Plusieurs Vigiliens se sont intéressés à ce qui a pu conduire Mme Marois à présenter la Loi 204 comme elle l’a fait. Elle-même s’est expliqué et a reconnu une erreur de jugement. De tous les démissionnaires, Pierre Curzi est sans doute celui qui y est allé le plus fort. Selon lui, en entrevue aux Francs-tireurs, Pauline Marois aurait su ou deviné qu’il y aurait opposition à son projet de Loi 204, et elle aurait agi d’autorité pour clore le bec aux râleurs; de plus, elle aurait péché par électoralisme pour prendre les comtés de la ville de Québec aux prochaines élections. Les divergences des versions de Curzi et de Mme Marois sautent aux yeux, mais le focus est bien rarement mis sur les motifs de Curzi. Celui-ci prétend avoir défendu les droits fondamentaux des opposants à la loi 204 de recourir aux tribunaux, et vilipende au passage l’électoralisme de Mme Marois. Plusieurs croient au moins en bonne partie la version de Curzi. Je ne veux certes pas jeter de doutes dans leur esprit, mais je crois qu’il faut aller un peu plus loin dans l’analyse, et sonder les nobles motifs de Curzi.

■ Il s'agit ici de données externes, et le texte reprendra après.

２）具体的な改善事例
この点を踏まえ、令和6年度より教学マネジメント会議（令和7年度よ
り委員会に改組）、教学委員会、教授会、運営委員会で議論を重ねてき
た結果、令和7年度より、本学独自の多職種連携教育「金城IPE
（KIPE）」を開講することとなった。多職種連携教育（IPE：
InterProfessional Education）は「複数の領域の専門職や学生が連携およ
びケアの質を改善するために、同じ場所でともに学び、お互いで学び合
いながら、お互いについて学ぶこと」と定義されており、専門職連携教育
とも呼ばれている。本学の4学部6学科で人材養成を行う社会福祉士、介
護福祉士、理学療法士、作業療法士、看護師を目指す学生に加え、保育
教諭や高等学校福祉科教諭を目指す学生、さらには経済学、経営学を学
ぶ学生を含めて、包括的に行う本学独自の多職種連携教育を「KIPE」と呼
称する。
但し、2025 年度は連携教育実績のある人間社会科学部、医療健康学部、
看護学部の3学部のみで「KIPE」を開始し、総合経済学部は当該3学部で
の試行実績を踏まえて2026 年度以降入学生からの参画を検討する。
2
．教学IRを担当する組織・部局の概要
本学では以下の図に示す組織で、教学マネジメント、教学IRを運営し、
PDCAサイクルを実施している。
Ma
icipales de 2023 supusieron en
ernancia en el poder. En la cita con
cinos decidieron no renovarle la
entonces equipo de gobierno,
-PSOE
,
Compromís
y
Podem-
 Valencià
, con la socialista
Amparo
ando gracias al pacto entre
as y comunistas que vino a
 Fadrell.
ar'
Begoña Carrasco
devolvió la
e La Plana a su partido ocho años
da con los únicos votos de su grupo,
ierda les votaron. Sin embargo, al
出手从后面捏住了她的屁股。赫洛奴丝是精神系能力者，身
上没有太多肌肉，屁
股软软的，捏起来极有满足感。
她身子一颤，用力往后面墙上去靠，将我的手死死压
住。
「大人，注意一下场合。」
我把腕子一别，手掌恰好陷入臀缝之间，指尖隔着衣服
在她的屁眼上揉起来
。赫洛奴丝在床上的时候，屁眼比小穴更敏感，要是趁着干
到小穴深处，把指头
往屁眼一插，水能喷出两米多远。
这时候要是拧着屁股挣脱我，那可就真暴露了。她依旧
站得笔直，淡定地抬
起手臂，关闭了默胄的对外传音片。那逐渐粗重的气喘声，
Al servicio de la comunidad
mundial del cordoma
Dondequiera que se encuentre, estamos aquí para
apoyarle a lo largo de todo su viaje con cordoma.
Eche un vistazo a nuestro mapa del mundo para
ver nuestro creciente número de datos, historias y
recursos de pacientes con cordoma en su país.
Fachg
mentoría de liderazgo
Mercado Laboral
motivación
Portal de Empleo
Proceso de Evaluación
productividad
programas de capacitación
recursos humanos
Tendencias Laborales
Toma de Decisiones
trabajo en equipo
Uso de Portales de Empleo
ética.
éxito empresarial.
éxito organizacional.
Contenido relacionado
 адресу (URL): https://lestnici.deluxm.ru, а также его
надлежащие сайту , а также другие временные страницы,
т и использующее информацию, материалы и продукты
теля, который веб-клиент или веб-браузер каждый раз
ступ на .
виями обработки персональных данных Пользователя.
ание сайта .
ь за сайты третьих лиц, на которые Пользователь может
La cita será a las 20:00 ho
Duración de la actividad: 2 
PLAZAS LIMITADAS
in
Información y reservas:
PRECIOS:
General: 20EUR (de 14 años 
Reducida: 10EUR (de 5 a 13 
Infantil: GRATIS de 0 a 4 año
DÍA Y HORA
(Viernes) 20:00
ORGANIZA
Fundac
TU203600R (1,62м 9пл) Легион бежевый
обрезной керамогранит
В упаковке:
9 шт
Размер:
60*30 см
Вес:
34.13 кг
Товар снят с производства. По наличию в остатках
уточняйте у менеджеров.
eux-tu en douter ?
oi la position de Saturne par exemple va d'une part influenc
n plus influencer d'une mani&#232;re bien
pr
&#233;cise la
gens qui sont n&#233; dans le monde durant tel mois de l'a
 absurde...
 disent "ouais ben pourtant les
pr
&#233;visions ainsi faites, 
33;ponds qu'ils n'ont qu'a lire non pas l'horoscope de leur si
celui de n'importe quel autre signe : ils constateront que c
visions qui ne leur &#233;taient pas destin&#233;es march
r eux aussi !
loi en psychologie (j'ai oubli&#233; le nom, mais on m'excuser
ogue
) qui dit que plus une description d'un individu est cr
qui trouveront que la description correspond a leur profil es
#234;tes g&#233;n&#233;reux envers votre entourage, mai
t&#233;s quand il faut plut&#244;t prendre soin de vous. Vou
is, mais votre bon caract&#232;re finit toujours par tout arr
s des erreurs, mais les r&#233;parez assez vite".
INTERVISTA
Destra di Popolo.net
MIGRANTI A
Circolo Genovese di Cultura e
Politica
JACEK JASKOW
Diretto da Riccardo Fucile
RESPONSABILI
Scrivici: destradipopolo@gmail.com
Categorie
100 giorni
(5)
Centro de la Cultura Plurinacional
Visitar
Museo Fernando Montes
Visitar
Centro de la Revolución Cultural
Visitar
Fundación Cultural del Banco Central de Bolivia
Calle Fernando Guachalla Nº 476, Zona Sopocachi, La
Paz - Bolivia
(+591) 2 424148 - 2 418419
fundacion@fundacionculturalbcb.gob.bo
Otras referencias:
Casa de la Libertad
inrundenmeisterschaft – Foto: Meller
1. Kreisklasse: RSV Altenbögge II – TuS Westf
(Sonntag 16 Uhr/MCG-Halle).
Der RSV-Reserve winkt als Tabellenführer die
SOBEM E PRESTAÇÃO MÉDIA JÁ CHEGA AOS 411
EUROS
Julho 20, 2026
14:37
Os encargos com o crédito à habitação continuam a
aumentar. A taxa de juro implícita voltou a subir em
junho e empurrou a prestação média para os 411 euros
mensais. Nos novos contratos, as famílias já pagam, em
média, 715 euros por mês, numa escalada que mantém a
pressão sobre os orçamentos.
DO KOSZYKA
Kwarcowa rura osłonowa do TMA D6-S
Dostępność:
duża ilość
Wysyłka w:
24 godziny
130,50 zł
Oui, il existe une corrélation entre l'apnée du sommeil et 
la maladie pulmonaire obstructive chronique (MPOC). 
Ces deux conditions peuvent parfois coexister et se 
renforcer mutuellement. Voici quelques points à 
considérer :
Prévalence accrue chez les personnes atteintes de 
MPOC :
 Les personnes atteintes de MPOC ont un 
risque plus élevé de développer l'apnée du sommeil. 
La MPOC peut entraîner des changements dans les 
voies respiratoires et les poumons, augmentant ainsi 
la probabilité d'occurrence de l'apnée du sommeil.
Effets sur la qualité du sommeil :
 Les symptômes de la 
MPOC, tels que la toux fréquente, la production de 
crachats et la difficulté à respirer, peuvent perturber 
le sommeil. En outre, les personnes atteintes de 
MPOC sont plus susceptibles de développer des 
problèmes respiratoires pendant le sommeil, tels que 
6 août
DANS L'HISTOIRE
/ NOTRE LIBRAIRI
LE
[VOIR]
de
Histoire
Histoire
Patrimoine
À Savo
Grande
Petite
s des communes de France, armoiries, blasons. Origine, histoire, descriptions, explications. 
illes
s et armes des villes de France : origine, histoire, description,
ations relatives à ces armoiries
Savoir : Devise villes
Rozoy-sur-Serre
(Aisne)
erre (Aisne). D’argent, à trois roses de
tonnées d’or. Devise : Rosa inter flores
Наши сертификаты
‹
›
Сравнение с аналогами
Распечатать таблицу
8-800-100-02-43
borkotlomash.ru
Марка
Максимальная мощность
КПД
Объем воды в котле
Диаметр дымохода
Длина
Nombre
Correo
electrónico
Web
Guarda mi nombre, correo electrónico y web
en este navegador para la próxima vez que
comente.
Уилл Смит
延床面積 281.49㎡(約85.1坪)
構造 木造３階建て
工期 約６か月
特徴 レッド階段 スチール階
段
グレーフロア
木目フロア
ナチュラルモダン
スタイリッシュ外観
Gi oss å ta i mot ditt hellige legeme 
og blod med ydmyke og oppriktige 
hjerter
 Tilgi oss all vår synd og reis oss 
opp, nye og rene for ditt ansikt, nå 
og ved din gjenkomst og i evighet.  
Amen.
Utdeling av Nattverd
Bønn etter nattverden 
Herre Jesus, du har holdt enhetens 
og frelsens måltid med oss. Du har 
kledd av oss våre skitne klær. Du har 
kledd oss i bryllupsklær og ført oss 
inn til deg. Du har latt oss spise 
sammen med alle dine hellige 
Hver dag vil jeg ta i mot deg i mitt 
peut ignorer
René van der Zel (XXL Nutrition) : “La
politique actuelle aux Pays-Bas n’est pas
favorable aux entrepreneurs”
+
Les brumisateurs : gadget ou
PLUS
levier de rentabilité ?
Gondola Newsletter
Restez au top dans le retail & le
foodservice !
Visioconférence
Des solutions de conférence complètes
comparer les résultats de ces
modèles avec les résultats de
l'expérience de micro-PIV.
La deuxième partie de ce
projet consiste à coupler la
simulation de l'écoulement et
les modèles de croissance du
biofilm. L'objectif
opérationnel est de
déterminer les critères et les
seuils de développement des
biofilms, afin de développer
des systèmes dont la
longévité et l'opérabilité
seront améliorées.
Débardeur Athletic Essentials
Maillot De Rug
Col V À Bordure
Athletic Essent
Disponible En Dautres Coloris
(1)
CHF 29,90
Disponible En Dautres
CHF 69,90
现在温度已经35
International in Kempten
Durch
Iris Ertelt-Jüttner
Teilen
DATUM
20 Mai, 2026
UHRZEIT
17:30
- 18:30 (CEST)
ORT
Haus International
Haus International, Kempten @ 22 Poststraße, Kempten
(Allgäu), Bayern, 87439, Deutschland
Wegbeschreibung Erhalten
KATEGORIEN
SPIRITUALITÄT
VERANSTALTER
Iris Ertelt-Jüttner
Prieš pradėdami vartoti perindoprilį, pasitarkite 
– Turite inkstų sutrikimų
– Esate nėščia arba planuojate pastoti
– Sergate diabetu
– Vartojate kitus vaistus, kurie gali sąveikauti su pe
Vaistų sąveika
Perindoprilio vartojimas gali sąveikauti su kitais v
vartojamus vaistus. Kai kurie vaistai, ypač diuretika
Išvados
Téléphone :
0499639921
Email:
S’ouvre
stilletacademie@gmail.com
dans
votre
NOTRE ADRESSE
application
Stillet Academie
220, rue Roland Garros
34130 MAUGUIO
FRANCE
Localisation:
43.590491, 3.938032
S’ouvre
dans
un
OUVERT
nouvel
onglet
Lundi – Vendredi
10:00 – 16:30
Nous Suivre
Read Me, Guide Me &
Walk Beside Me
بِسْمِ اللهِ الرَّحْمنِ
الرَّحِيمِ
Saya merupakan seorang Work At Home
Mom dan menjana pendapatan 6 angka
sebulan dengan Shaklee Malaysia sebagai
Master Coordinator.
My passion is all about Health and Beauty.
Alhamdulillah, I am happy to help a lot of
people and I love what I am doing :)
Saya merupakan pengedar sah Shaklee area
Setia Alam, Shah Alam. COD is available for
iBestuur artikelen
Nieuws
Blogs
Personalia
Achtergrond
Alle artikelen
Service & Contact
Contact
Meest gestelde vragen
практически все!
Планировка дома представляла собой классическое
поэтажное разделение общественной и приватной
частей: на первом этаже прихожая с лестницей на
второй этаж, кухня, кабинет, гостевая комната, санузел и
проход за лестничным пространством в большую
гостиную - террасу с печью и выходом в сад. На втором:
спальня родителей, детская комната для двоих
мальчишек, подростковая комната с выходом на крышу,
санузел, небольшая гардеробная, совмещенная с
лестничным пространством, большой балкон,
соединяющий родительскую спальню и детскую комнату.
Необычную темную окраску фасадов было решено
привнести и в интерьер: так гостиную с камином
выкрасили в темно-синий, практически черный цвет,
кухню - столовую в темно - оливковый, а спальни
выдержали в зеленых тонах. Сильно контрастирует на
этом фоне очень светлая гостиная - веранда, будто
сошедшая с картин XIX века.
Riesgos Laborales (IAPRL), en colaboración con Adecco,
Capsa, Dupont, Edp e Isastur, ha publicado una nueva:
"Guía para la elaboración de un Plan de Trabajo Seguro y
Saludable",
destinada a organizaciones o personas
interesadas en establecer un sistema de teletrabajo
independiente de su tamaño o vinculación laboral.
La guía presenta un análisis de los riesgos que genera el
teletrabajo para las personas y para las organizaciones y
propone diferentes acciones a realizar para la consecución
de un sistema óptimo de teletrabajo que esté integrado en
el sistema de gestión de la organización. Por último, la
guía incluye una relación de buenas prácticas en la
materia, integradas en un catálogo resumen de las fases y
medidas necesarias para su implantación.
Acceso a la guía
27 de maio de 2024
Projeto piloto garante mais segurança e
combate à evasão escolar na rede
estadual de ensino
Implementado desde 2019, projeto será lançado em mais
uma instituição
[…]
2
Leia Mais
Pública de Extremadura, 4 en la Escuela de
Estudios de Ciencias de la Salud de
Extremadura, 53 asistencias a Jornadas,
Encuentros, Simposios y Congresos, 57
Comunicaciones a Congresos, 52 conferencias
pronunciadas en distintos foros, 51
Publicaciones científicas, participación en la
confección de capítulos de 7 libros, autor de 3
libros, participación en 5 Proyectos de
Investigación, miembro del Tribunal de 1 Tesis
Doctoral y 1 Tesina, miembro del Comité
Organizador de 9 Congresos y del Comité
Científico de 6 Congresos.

Je veux bien croire qu’il n’en pouvait plus de supporter cet autoritarisme et cet électoralisme. Mais quand je vois qu’à partir de cet épisode malheureux d’aréna, il va jusqu’à proposer la proportionnelle comme remède à notre démocratie malade, je m’interroge. Partout où elle st utilisée, la proportionnelle a abouti à la dictature des minorités, elle va contribuer entre autres à diminuer encore et bien davantage le poids politique des régions du Québec, mais il se lance là-dedans tête baissée et y va d'une lettre ouverte dans La Presse. Voilà un remède bien pire que la maladie. Nous avons au Québec des problèmes bien plus urgents à discuter que ça, l’indépendance par exemple. Ce débat sera utile une fois le Québec indépendant, mais il nous fait perdre temps et énergie en attendant. Toutefois, la question se pose, est-ce vraiment pour guérir la démocratie malade au Québec qu’il a démissionné ?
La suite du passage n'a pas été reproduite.